Central Florida Animal Reserve, located off U.S. Highway 441 east of St. Cloud, is located in the eastern part of Osceola County, which would have received the hardest hits in the county from Hurricane Dorian had the storm edged farther west on its path. But, the storm spared the county any serious damage, and the tigers, lions, leopards and cougars housed at the big-cat conservatory are safe and well as the hurricane has mostly passed the area.
The facility weathered the storm well and the resident cats are “safe and happy,” CFAR said.
Conservatory staff will assess the public parts of the facility this week, and public tour activities should return this weekend.
The CFAR houses those big cats who would otherwise not have a home, and engages those animals’ world through compassion, conservation and commitment.
The facility seeks and encourages donations and memberships in order to meet the cats’ needs.
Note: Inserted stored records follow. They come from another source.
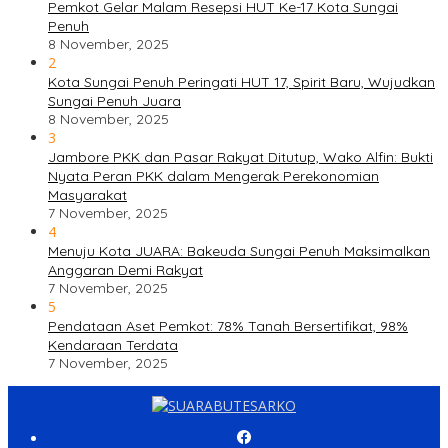
Pemkot Gelar Malam Resepsi HUT Ke-17 Kota Sungai
Penuh
8 November, 2025
2
Kota Sungai Penuh Peringati HUT 17, Spirit Baru, Wujudkan
Sungai Penuh Juara
8 November, 2025
3
Jambore PKK dan Pasar Rakyat Ditutup, Wako Alfin: Bukti
Nyata Peran PKK dalam Mengerak Perekonomian
Masyarakat
7 November, 2025
4
Menuju Kota JUARA: Bakeuda Sungai Penuh Maksimalkan
Anggaran Demi Rakyat
7 November, 2025
5
Pendataan Aset Pemkot: 78% Tanah Bersertifikat, 98%
Kendaraan Terdata
7 November, 2025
In the future, CFAR hopes to be able to construct and offer an air-conditioned indoor visitor hosting center with restrooms (all visitor areas are currently outdoors) that can host presentations, fundraising and educational programs, interactive displays and a permanent gift shop.
Since opening in November 2017, CFAR has hosted some 1,800 guests and those upgrades, along with increased presence and exposure and a more enriching experience of seeing the big cats, the society expects that number to increase.
Through those donations, CFAR hopes to build a veterinary hospital to meet the ongoing medical needs of the resident cats and provide compassionate medical services for the survival of the species.